## TASK PROMPT
Starting at the line with "stretnutie s vami.", retype every remaining line of the records exactly. Do not include pictures.

Dataset excerpts:
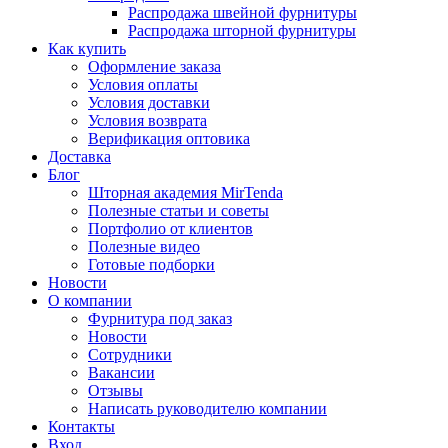
Распродажа швейной фурнитуры
Распродажа шторной фурнитуры
Как купить
Оформление заказа
Условия оплаты
Условия доставки
Условия возврата
Верификация оптовика
Доставка
Блог
Шторная академия MirTenda
Полезные статьи и советы
Портфолио от клиентов
Полезные видео
Готовые подборки
Новости
О компании
Фурнитура под заказ
Новости
Сотрудники
Вакансии
Отзывы
Написать руководителю компании
Контакты
Вход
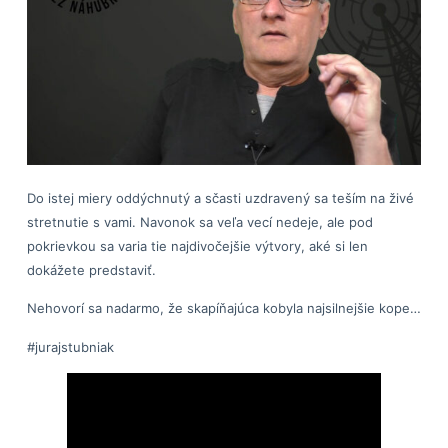
Do istej miery oddýchnutý a sčasti uzdravený sa teším na živé
stretnutie s vami. Navonok sa veľa vecí nedeje, ale pod
pokrievkou sa varia tie najdivočejšie výtvory, aké si len
dokážete predstaviť.
Nehovorí sa nadarmo, že skapíňajúca kobyla najsilnejšie kope…
#jurajstubniak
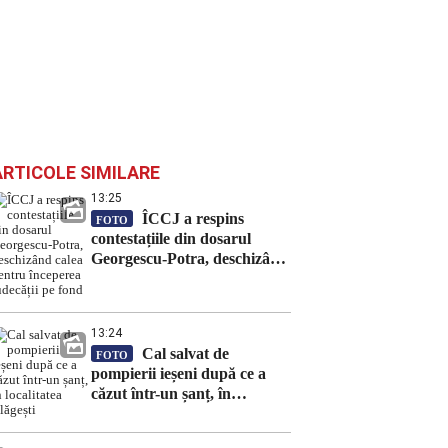
ARTICOLE SIMILARE
13:25
ÎCCJ a respins
FOTO
contestațiile din dosarul
Georgescu-Potra, deschizând
calea pentru începerea
judecății pe fond
13:24
Cal salvat de
FOTO
pompierii ieșeni după ce a
căzut într-un șanț, în
localitatea Blăgești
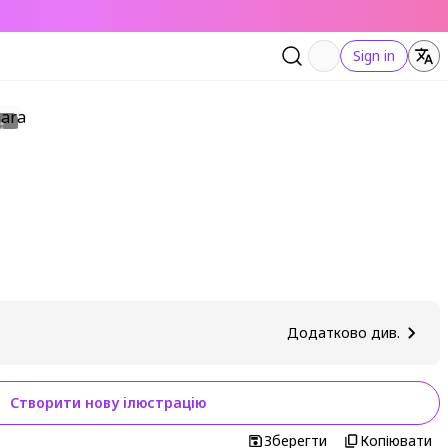
Sign in
Додатково див.
Створити нову ілюстрацію
Зберегти
Копіювати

## EXERCISE SOLUTION
stretnutie s vami. Navonok sa veľa vecí nedeje, ale pod
pokrievkou sa varia tie najdivočejšie výtvory, aké si len
dokážete predstaviť.
Nehovorí sa nadarmo, že skapíňajúca kobyla najsilnejšie kope…
#jurajstubniak
ARTICOLE SIMILARE
13:25
ÎCCJ a respins
FOTO
contestațiile din dosarul
Georgescu-Potra, deschizând
calea pentru începerea
judecății pe fond
13:24
Cal salvat de
FOTO
pompierii ieșeni după ce a
căzut într-un șanț, în
localitatea Blăgești
Sign in
Додатково див.
Створити нову ілюстрацію
Зберегти
Копіювати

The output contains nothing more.